= Wang Guodong (metallurgist) =

Chinese metallurgist and structural engineer

Wang Guodong (王国栋; born 2 October 1942) is a Chinese metallurgist and structural engineer, acclaimed as the "father of super steel" in China. He is a professor at Northeastern University (China) and an academician of the Chinese Academy of Engineering. He was conferred the State Science and Technology Progress Award eight times.

== Biography ==
Wang was born 2 October 1942 in Dalian, Liaoning, China. After graduating from the Northeast Institute of Technology (now Northeast University) in September 1966, he worked at Anshan Steel from 1968 to 1978. In 1978, he entered Beijing Iron and Steel Research Institute to pursue graduate studies.

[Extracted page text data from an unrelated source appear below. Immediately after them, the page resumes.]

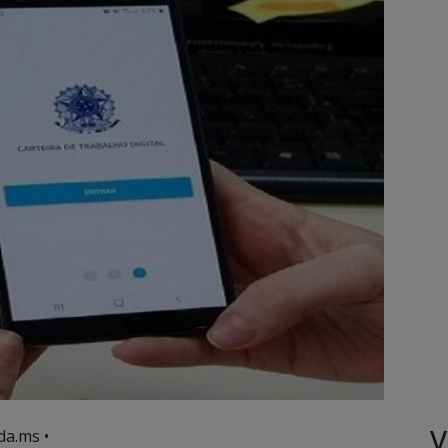
V
da.ms •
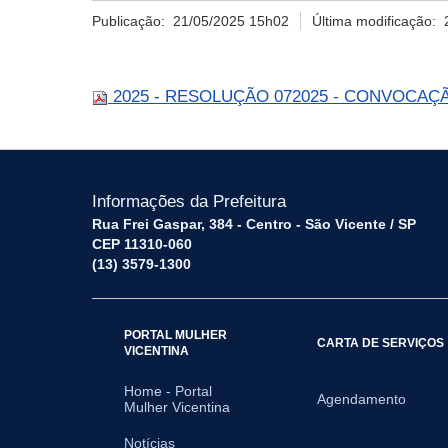
Publicação:
21/05/2025 15h02
Última modificação:
2025 - RESOLUÇÃO 072025 - CONVOCAÇÃ
Informações da Prefeitura
Rua Frei Gaspar, 384 - Centro - São Vicente / SP
CEP 11310-060
(13) 3579-1300
PORTAL MULHER
CARTA DE SERVIÇOS
VICENTINA
Home - Portal
Agendamento
Mulher Vicentina
Notícias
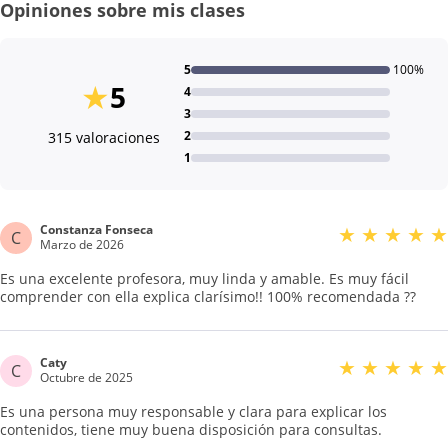
Opiniones sobre mis clases
5
100%
★
5
4
3
2
315 valoraciones
1
Constanza Fonseca
★
★
★
★
★
C
Marzo de 2026
Es una excelente profesora, muy linda y amable. Es muy fácil
comprender con ella explica clarísimo!! 100% recomendada ??
Caty
★
★
★
★
★
C
Octubre de 2025
Es una persona muy responsable y clara para explicar los
contenidos, tiene muy buena disposición para consultas.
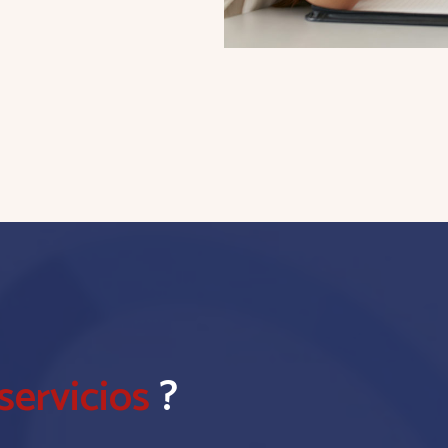
servicios
?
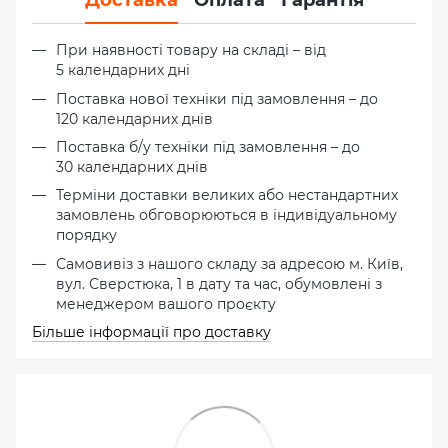
При наявності товару на складі – від
5 календарних дні
Поставка нової техніки під замовлення – до
120 календарних днів
Поставка б/у техніки під замовлення – до
30 календарних днів
Терміни доставки великих або нестандартних
замовлень обговорюються в індивідуальному
порядку
Самовивіз з нашого складу за адресою м. Київ,
вул. Сверстюка, 1 в дату та час, обумовлені з
менеджером вашого проєкту
Більше інформації про доставку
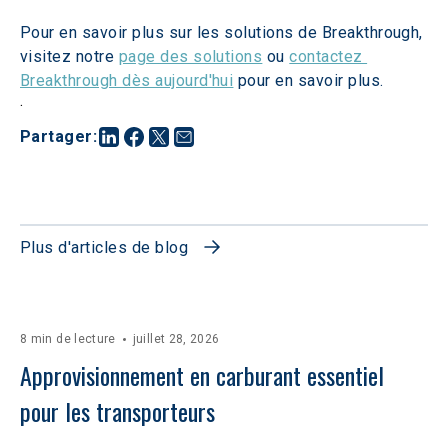
Pour en savoir plus sur les solutions de Breakthrough, 
visitez notre 
page des solutions
 ou 
contactez 
Breakthrough dès aujourd'hui
 pour en savoir plus.
.
Partager
:
Plus d'articles de blog
8 min de lecture
juillet 28, 2026
Approvisionnement en carburant essentiel 
pour les transporteurs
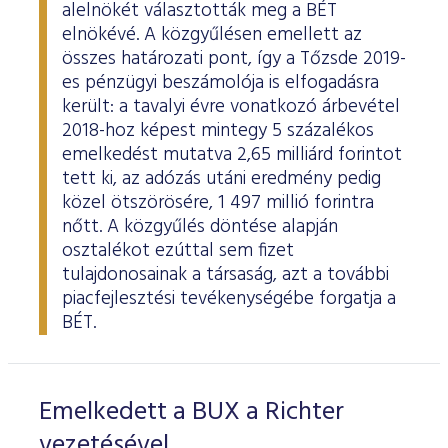
alelnökét választották meg a BÉT
elnökévé. A közgyűlésen emellett az
összes határozati pont, így a Tőzsde 2019-
es pénzügyi beszámolója is elfogadásra
került: a tavalyi évre vonatkozó árbevétel
2018-hoz képest mintegy 5 százalékos
emelkedést mutatva 2,65 milliárd forintot
tett ki, az adózás utáni eredmény pedig
közel ötszörösére, 1 497 millió forintra
nőtt. A közgyűlés döntése alapján
osztalékot ezúttal sem fizet
tulajdonosainak a társaság, azt a további
piacfejlesztési tevékenységébe forgatja a
BÉT.
Emelkedett a BUX a Richter
vezetésével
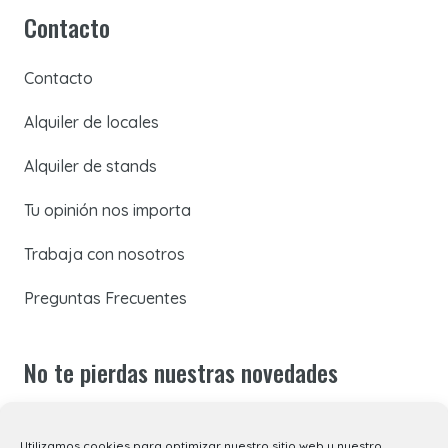
Contacto
Contacto
Alquiler de locales
Alquiler de stands
Tu opinión nos importa
Trabaja con nosotros
Preguntas Frecuentes
No te pierdas nuestras novedades
Suscríbete a nuestra newsletter para recibir todas las
Utilizamos cookies para optimizar nuestro sitio web y nuestro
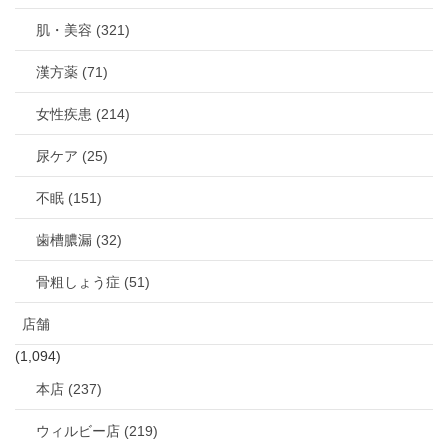
肌・美容 (321)
漢方薬 (71)
女性疾患 (214)
尿ケア (25)
不眠 (151)
歯槽膿漏 (32)
骨粗しょう症 (51)
店舗
(1,094)
本店 (237)
ウィルビー店 (219)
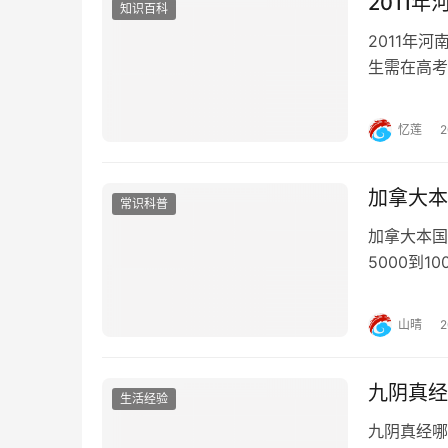
2011
知识百科
2011年
生需在高考
考成绩与报
中非常重要
忆莲
是否能够升
加拿大本
常识科普
加拿大本国
5000到
同，因此就
二的麦吉尔
山晴
右。加拿大
九阴真经
生活经验
九阴真经哪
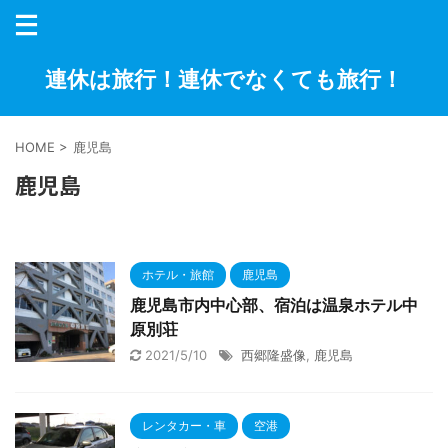
連休は旅行！連休でなくても旅行！
HOME
>
鹿児島
鹿児島
ホテル・旅館
鹿児島
鹿児島市内中心部、宿泊は温泉ホテル中
原別荘
2021/5/10
西郷隆盛像
,
鹿児島
レンタカー・車
空港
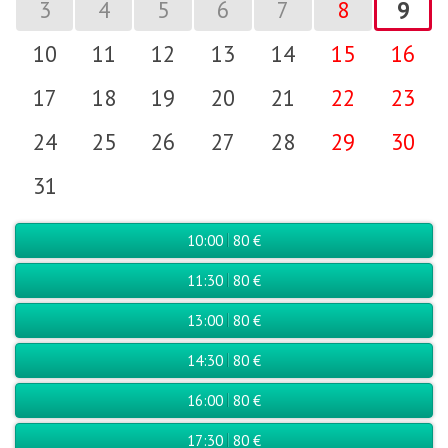
3
4
5
6
7
8
9
10
11
12
13
14
15
16
17
18
19
20
21
22
23
24
25
26
27
28
29
30
31
10:00
80 €
11:30
80 €
13:00
80 €
14:30
80 €
16:00
80 €
17:30
80 €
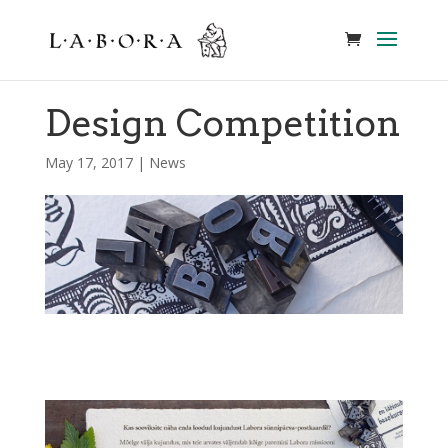
Design Competition
May 17, 2017
|
News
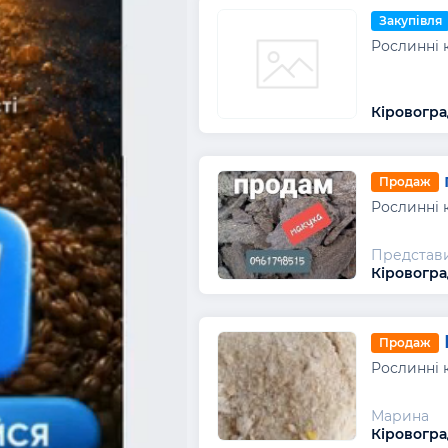
Закупівля
Рослинні 
Кіровогра
Продаж
Рослинні 
Представ
Кіровогра
Продаж
Рослинні 
Марина
Кіровогра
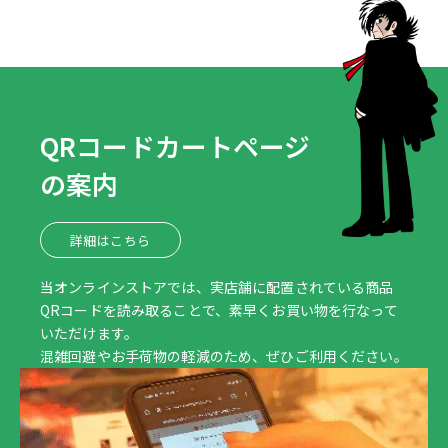
QRコードカートページ
の案内
詳細はこちら
当オンラインストアでは、実店舗に配置されている商品
QRコードを読み取ることで、素早くお買い物を行なって
いただけます。
混雑回避やお手荷物の軽減のため、ぜひご利用ください。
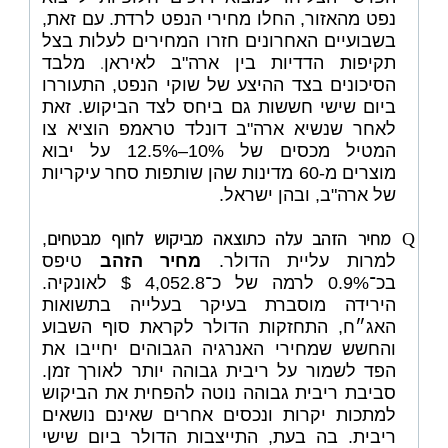
נפט מהאזור, החלו מחירי הנפט לרדת. עם זאת,
בשבועיים האחרונים חזרו המחירים לעלות בצל
.
תקיפות הדדיות בין ארה"ב לאיראן
מלבד
הסיכונים בצד ההיצע של שוקי הנפט, התעוררו
ביום שישי חששות גם ביחס לצד הביקוש. זאת
לאחר שנשיא ארה"ב דונלד טראמפ הוציא צו
המטיל מכסים של 10%–12.5% על יבוא
מוצרים מ-60 מדינות שהן שותפות סחר עיקריות
של ארה"ב, ובהן ישראל.
מחיר הזהב עלה כתוצאה מביקוש לחוף מבטחים
,
Q
למרות עליית הדולר.
מחיר הזהב
טיפס
בכ־0.9% לרמה של כ־4,052.8 $ לאונקיה.
הירידה מוסברת בעיקר בעלייה בתשואות
האג״ח, התחזקות הדולר לקראת סוף השבוע
והחשש שמחירי האנרגיה הגבוהים יחייבו את
הפד לשמור על ריבית גבוהה יותר לאורך זמן.
סביבת ריבית גבוהה נוטה להפחית את הביקוש
למתכות יקרות ונכסים אחרים שאינם נושאים
ריבית. בה בעת, התייצבות הדולר ביום שישי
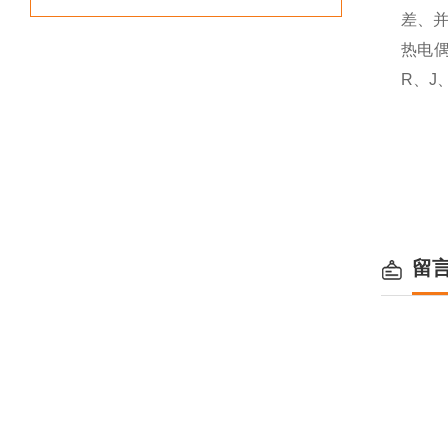
差、
热电
R、J
留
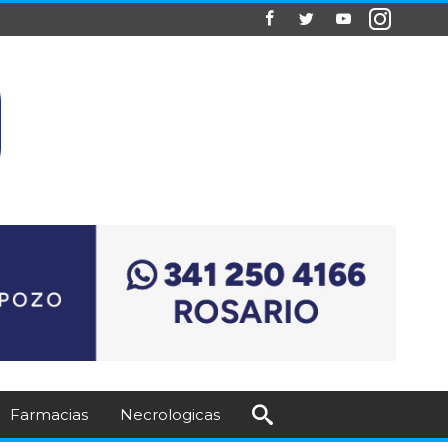
Farmacias
Necrologicas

After earning his master's degree in December 1981, he became a faculty member of Northeast University (NEU). He was promoted to associate professor in 1987 and full professor in 1989. From 1996 to 2004 he served as Director of the State Key Laboratory of Rolling and Automation at NEU.

Wang is a pioneer in the development of "super steel"—steel rolled under very high pressure. He pioneered 400-MPa-class super steel and brought it into production. He was awarded the State Science and Technology Progress Award (First Class) twice and Second Class six times. He was elected an academician of the Chinese Academy of Engineering in 2005.